_INFORMATION SUPPLIED_.
* * *
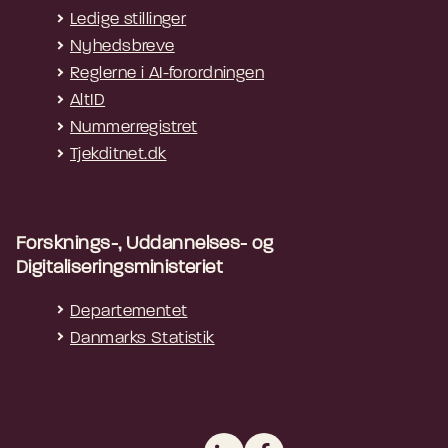
Ledige stillinger
Nyhedsbreve
Reglerne i AI-forordningen
AltID
Nummerregistret
Tjekditnet.dk
Forsknings-, Uddannelses- og
Digitaliseringsministeriet
Departementet
Danmarks Statistik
* * *
Retype the entire listing exactly as it appears, dropping only the pictures.

Ledige stillinger
Nyhedsbreve
Reglerne i AI-forordningen
AltID
Nummerregistret
Tjekditnet.dk
Forsknings-, Uddannelses- og
Digitaliseringsministeriet
Departementet
Danmarks Statistik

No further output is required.